How to get the Power of some Integer in Swift language?
I'm learning swift recently, but I have a basic problem that can't find an answer
I want to get something like
var a:Int = 3
var b:Int = 3
println( pow(a,b) ) // 27
but the pow function can work with double number only, it doesn't work with integer, and I can't even cast the int to double by something like Double(a) or a.double()...
Why it doesn't supply the power of integer? it will definitely return an integer without ambiguity ! and Why I can't cast a integer to a double? it just change 3 to 3.0 (or 3.00000... whatever)
if I got two integer and I want to do the power operation, how can I do it smoothly?
Thanks!
Solution 1:
If you like, you could declare an infix
operator
to do it.
// Put this at file level anywhere in your project
infix operator ^^ { associativity left precedence 160 }
func ^^ (radix: Int, power: Int) -> Int {
return Int(pow(Double(radix), Double(power)))
}
// ...
// Then you can do this...
let i = 2 ^^ 3
// ... or
println("2³ = \(2 ^^ 3)") // Prints 2³ = 8
I used two carets so you can still use the XOR operator.
Update for Swift 3
In Swift 3 the "magic number" precedence
is replaced by precedencegroups
:
precedencegroup PowerPrecedence { higherThan: MultiplicationPrecedence }
infix operator ^^ : PowerPrecedence
func ^^ (radix: Int, power: Int) -> Int {
return Int(pow(Double(radix), Double(power)))
}
// ...
// Then you can do this...
let i2 = 2 ^^ 3
// ... or
print("2³ = \(2 ^^ 3)") // Prints 2³ = 8
Solution 2:
Other than that your variable declarations have syntax errors, this works exactly how you expected it to. All you have to do is cast a
and b
to Double and pass the values to pow
. Then, if you're working with 2 Ints and you want an Int back on the other side of the operation, just cast back to Int.
import Darwin
let a: Int = 3
let b: Int = 3
let x: Int = Int(pow(Double(a),Double(b)))
Solution 3:
Sometimes, casting an Int
to a Double
is not a viable solution. At some magnitudes there is a loss of precision in this conversion. For example, the following code does not return what you might intuitively expect.
Double(Int.max - 1) < Double(Int.max) // false!

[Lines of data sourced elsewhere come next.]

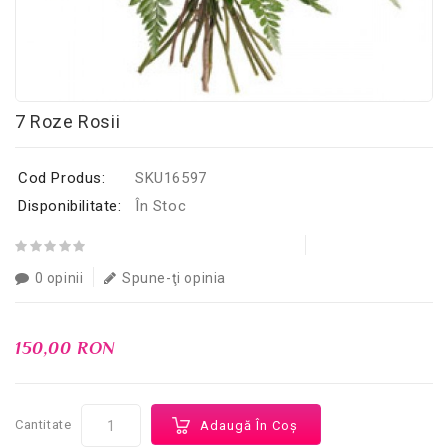
7 Roze Rosii
Cod Produs:
SKU16597
Disponibilitate:
În Stoc
0 opinii
Spune-ţi opinia
150,00 RON
Cantitate
Adaugă În Coş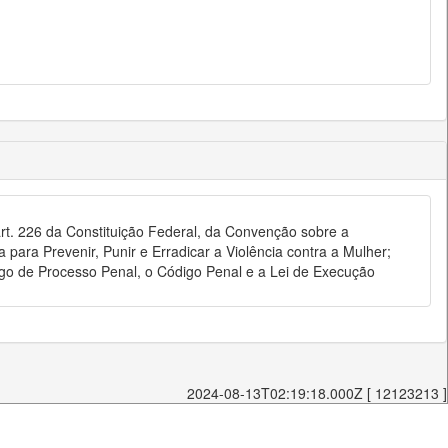
 art. 226 da Constituição Federal, da Convenção sobre a
ara Prevenir, Punir e Erradicar a Violência contra a Mulher;
digo de Processo Penal, o Código Penal e a Lei de Execução
2024-08-13T02:19:18.000Z [ 12123213 ]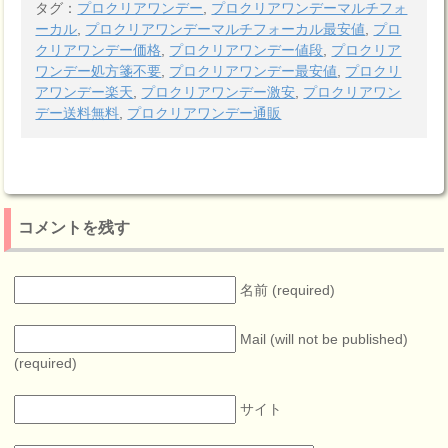
タグ：
プロクリアワンデー
,
プロクリアワンデーマルチフォ
ーカル
,
プロクリアワンデーマルチフォーカル最安値
,
プロ
クリアワンデー価格
,
プロクリアワンデー値段
,
プロクリア
ワンデー処方箋不要
,
プロクリアワンデー最安値
,
プロクリ
アワンデー楽天
,
プロクリアワンデー激安
,
プロクリアワン
デー送料無料
,
プロクリアワンデー通販
コメントを残す
名前 (required)
Mail (will not be published)
(required)
サイト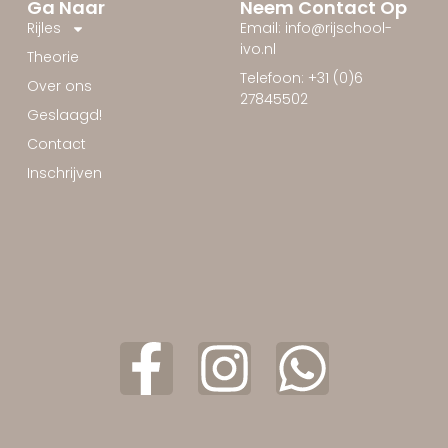
Ga Naar
Neem Contact Op
Rijles
Email: info@rijschool-
ivo.nl
Theorie
Telefoon: +31 (0)6
Over ons
27845502
Geslaagd!
Contact
Inschrijven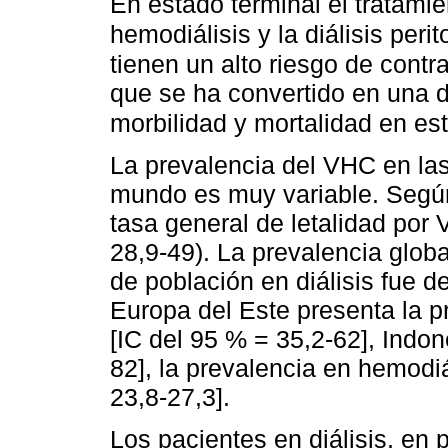
En estado terminal el tratamien
hemodiálisis y la diálisis perit
tienen un alto riesgo de contra
que se ha convertido en una d
morbilidad y mortalidad en es
La prevalencia del VHC en las
mundo es muy variable. Según
tasa general de letalidad por
28,9-49). La prevalencia globa
de población en diálisis fue d
Europa del Este presenta la p
[IC del 95 % = 35,2-62], Indon
82], la prevalencia en hemodiá
23,8-27,3].
Los pacientes en diálisis, en p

If you need precision at high magnitudes and don't need to worry about negative exponents — which can't be generally solved with integers anyway — then this implementation of the tail-recursive exponentiation-by-squaring algorithm is your best bet. According to this SO answer, this is "the standard method for doing modular exponentiation for huge numbers in asymmetric cryptography."
// using Swift 5.0
func pow<T: BinaryInteger>(_ base: T, _ power: T) -> T {
func expBySq(_ y: T, _ x: T, _ n: T) -> T {
precondition(n >= 0)
if n == 0 {
return y
} else if n == 1 {
return y * x
} else if n.isMultiple(of: 2) {
return expBySq(y, x * x, n / 2)
} else { // n is odd
return expBySq(y * x, x * x, (n - 1) / 2)
}
}
return expBySq(1, base, power)
}
Note: in this example I've used a generic T: BinaryInteger
. This is so you can use Int
or UInt
or any other integer-like type.
Solution 4:
If you really want an 'Int only' implementation and don't want to coerce to/from Double
, you'll need to implement it. Here is a trivial implementation; there are faster algorithms but this will work:
func pow (_ base:Int, _ power:UInt) -> Int {
var answer : Int = 1
for _ in 0..<power { answer *= base }
return answer
}
> pow (2, 4)
$R3: Int = 16
> pow (2, 8)
$R4: Int = 256
> pow (3,3)
$R5: Int = 27
In a real implementation you'd probably want some error checking.